Exercise data:
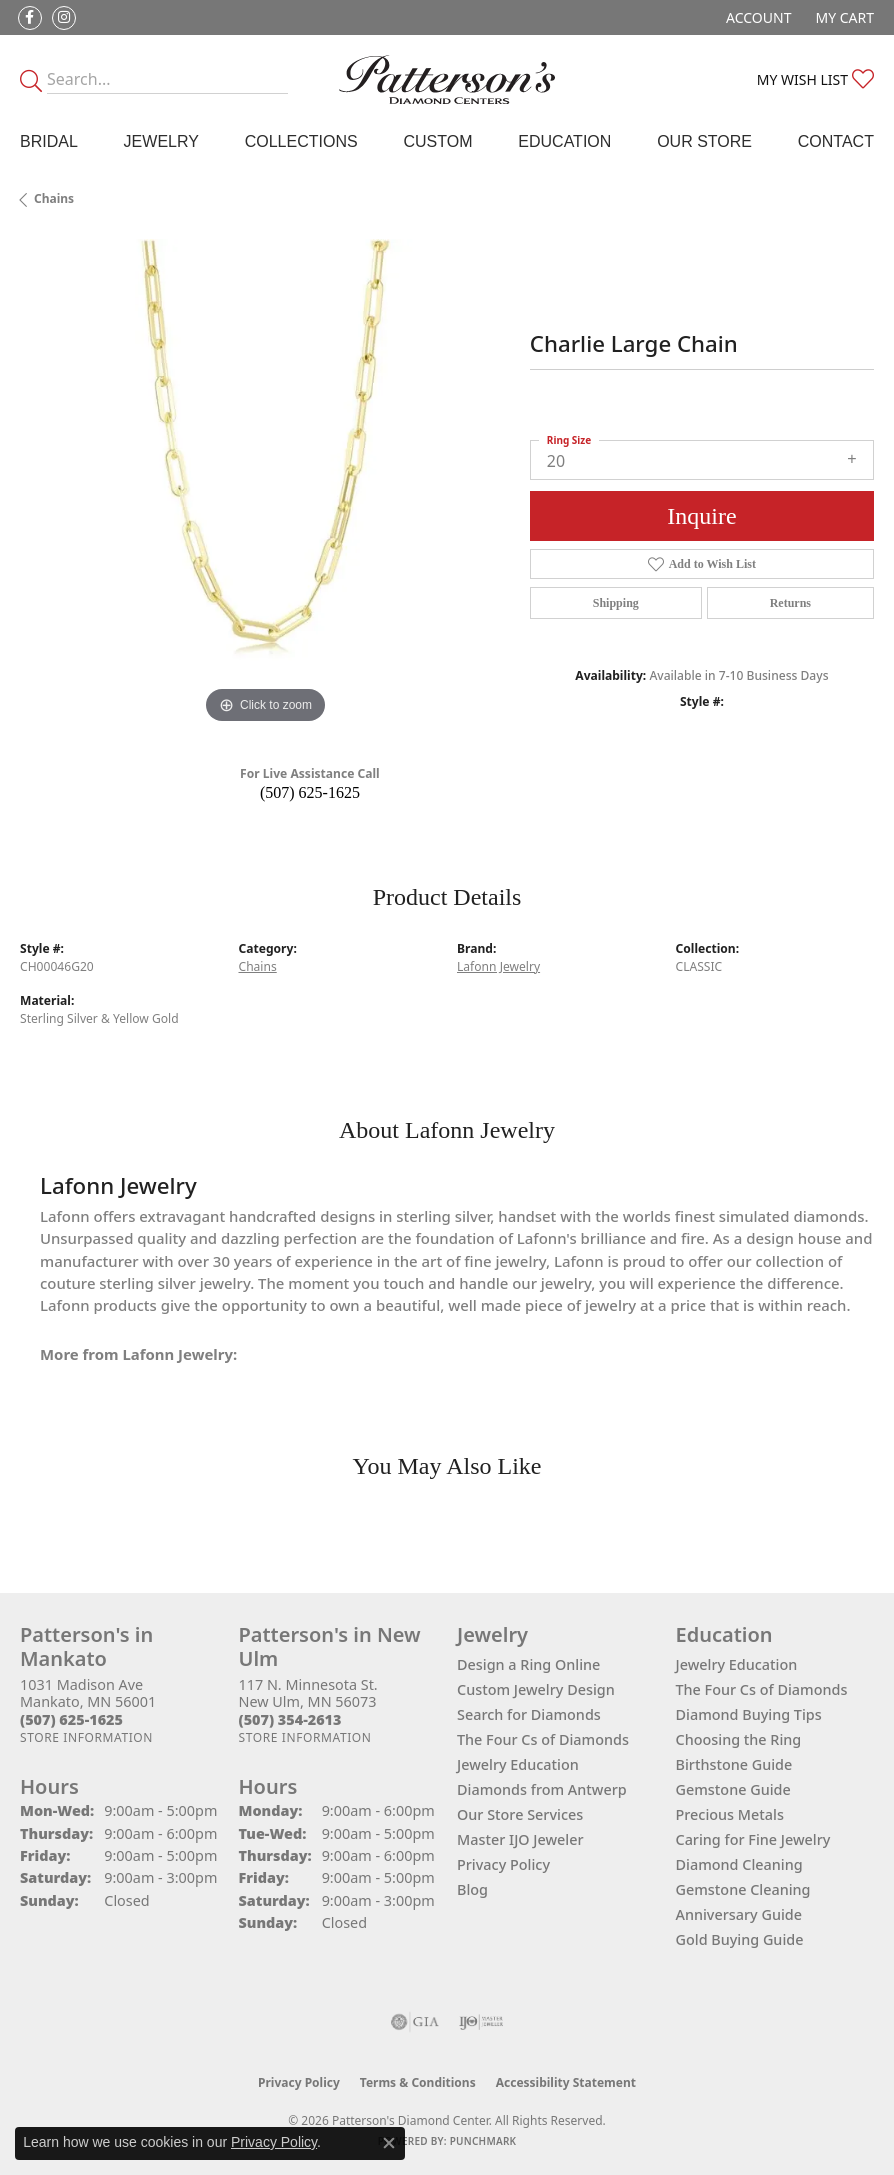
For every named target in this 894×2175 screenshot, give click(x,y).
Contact (836, 141)
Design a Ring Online (528, 1664)
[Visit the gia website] (415, 2022)
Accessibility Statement (566, 2082)
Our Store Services (520, 1814)
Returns (790, 603)
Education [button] (564, 141)
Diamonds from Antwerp (542, 1789)
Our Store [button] (704, 141)
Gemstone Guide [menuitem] (733, 1789)
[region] (265, 484)
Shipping (616, 603)
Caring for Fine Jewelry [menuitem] (753, 1839)
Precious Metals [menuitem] (730, 1814)
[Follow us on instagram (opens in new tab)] (64, 18)
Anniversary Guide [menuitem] (739, 1914)
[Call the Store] (71, 1719)
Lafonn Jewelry (498, 966)
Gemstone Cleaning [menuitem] (743, 1889)
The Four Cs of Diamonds (543, 1739)
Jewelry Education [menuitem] (737, 1664)
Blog (472, 1889)
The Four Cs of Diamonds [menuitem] (762, 1689)
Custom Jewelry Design (536, 1689)
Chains (54, 198)
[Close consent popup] (389, 2143)
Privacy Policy (503, 1864)
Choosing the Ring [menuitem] (739, 1739)
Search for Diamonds (529, 1714)
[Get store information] (86, 1737)
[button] (756, 17)
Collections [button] (301, 141)
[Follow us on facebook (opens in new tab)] (30, 18)
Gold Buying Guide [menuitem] (740, 1939)
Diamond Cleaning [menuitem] (739, 1864)
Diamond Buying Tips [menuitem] (749, 1714)
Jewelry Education (518, 1764)
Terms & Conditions (418, 2082)
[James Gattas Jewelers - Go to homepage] (447, 79)
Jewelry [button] (161, 141)
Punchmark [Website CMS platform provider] (483, 2141)
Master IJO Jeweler (520, 1839)
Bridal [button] (49, 141)
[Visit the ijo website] (481, 2022)
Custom (437, 141)
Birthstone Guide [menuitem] (734, 1764)
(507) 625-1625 (310, 792)
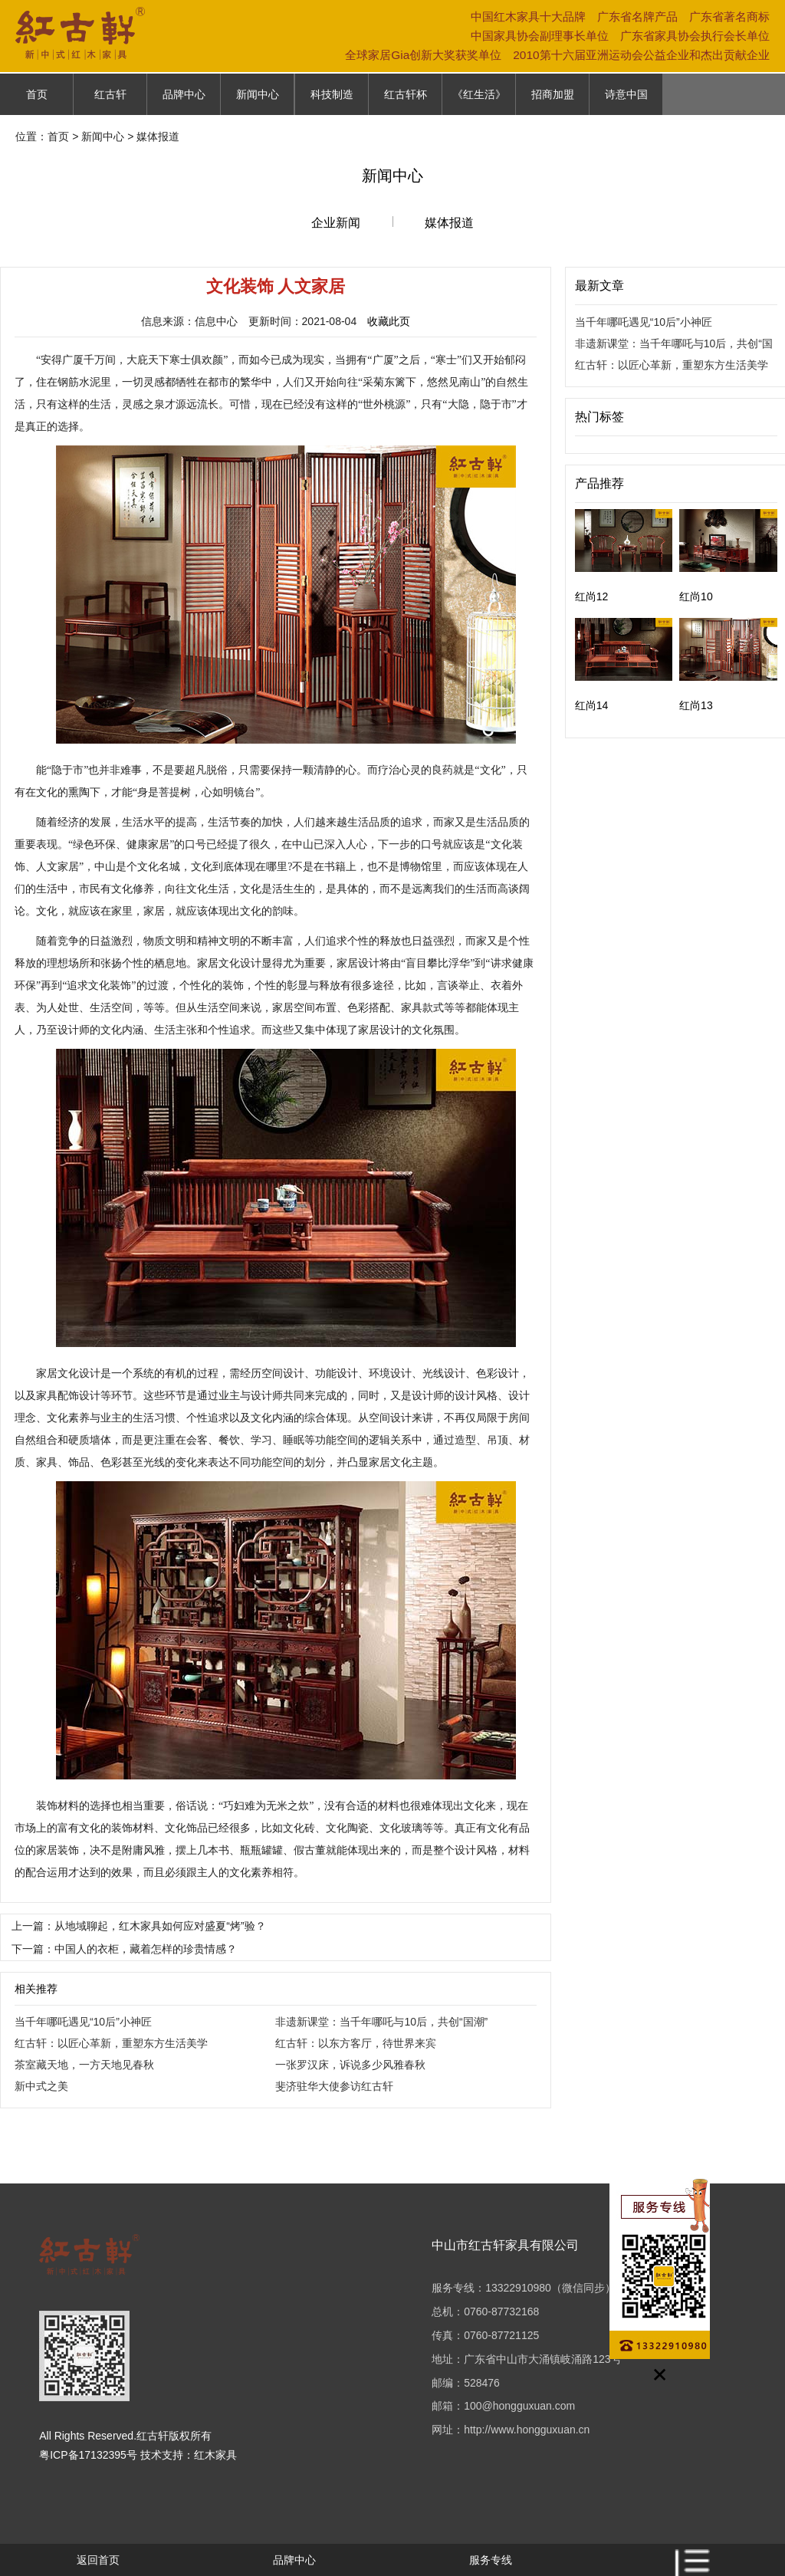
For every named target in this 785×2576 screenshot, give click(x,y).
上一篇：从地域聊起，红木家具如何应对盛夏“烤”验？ (138, 1926)
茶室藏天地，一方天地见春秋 (84, 2064)
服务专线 (490, 2560)
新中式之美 (41, 2086)
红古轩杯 (405, 94)
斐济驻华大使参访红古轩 (334, 2086)
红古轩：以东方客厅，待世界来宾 (355, 2043)
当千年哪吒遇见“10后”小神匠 (83, 2022)
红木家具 (215, 2455)
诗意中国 (626, 94)
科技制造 (331, 94)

What is expected:
Set down the material above as is, without any pictures.

Solution to the problem:
For every named target in this 894×2175 screenshot, give click(x,y).
Contact (836, 141)
Design a Ring Online (528, 1664)
[Visit the gia website] (415, 2022)
Accessibility Statement (566, 2082)
Our Store Services (520, 1814)
Returns (790, 603)
Education [button] (564, 141)
Diamonds from Antwerp (542, 1789)
Our Store [button] (704, 141)
Gemstone Guide [menuitem] (733, 1789)
[region] (265, 484)
Shipping (616, 603)
Caring for Fine Jewelry [menuitem] (753, 1839)
Precious Metals [menuitem] (730, 1814)
[Follow us on instagram (opens in new tab)] (64, 18)
Anniversary Guide [menuitem] (739, 1914)
[Call the Store] (71, 1719)
Lafonn Jewelry (498, 966)
Gemstone Cleaning [menuitem] (743, 1889)
The Four Cs of Diamonds (543, 1739)
Jewelry Education [menuitem] (737, 1664)
Blog (472, 1889)
The Four Cs of Diamonds [menuitem] (762, 1689)
Custom Jewelry Design (536, 1689)
Chains (54, 198)
[Close consent popup] (389, 2143)
Privacy Policy (503, 1864)
Choosing the Ring [menuitem] (739, 1739)
Search for Diamonds (529, 1714)
[Get store information] (86, 1737)
[button] (756, 17)
Collections [button] (301, 141)
[Follow us on facebook (opens in new tab)] (30, 18)
Gold Buying Guide [menuitem] (740, 1939)
Diamond Cleaning [menuitem] (739, 1864)
Diamond Buying Tips [menuitem] (749, 1714)
Jewelry Education (518, 1764)
Terms & Conditions (418, 2082)
[James Gattas Jewelers - Go to homepage] (447, 79)
Jewelry [button] (161, 141)
Punchmark [Website CMS platform provider] (483, 2141)
Master IJO Jeweler (520, 1839)
Bridal [button] (49, 141)
[Visit the ijo website] (481, 2022)
Custom (437, 141)
Birthstone Guide [menuitem] (734, 1764)
(507) 625-1625 (310, 792)
For every named target in this 785×2576 screenshot, give click(x,y).
上一篇：从地域聊起，红木家具如何应对盛夏“烤”验？ (138, 1926)
茶室藏天地，一方天地见春秋 (84, 2064)
服务专线 (490, 2560)
新中式之美 (41, 2086)
红古轩杯 (405, 94)
斐济驻华大使参访红古轩 (334, 2086)
红古轩：以东方客厅，待世界来宾 (355, 2043)
当千年哪吒遇见“10后”小神匠 (83, 2022)
红木家具 (215, 2455)
诗意中国 (626, 94)
科技制造 (331, 94)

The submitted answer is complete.